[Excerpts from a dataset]
--- START ---

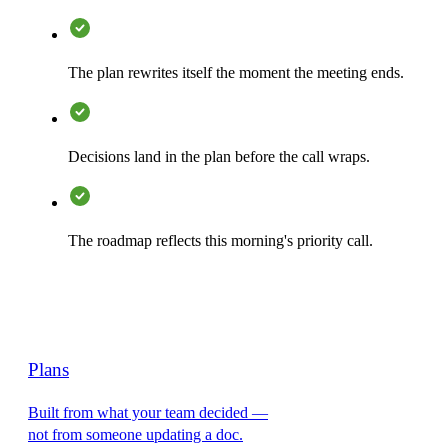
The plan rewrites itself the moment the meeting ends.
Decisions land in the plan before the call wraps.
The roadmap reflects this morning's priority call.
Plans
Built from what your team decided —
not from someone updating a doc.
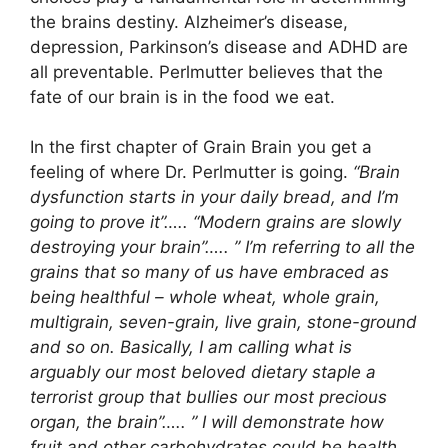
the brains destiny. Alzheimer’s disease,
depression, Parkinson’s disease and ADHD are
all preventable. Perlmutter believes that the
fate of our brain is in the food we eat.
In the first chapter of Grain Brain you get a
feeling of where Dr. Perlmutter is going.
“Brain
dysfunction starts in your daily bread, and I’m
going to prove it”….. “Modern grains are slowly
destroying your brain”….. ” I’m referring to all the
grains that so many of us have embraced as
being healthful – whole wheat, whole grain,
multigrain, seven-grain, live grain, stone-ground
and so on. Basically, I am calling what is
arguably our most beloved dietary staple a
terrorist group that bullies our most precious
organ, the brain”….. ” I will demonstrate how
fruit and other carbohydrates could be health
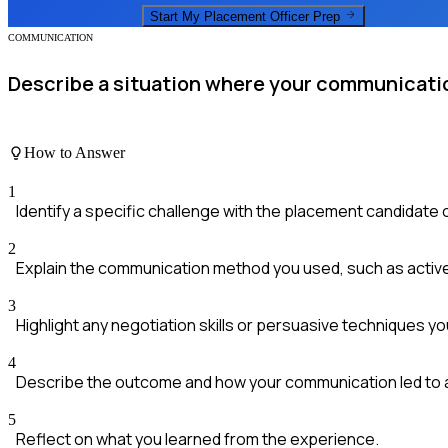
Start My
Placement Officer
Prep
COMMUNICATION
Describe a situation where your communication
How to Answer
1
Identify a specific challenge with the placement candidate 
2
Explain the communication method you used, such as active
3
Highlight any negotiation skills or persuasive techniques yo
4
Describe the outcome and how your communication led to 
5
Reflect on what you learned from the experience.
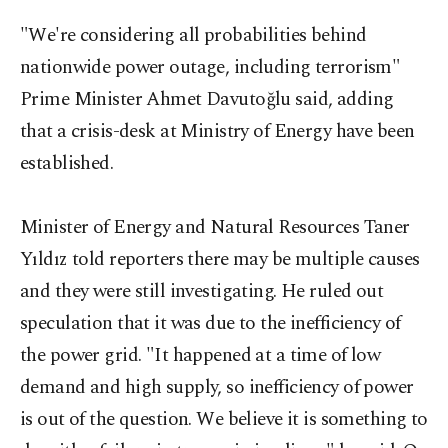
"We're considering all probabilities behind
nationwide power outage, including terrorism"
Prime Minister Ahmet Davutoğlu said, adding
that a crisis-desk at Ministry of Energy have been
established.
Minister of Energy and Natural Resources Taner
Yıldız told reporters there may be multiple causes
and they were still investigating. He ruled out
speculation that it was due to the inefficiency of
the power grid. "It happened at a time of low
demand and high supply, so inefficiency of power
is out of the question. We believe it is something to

--- END ---

**What is being asked**: Only a number is wanted here: how many lines of the data hold the string "have".

**Exercise solution**: 2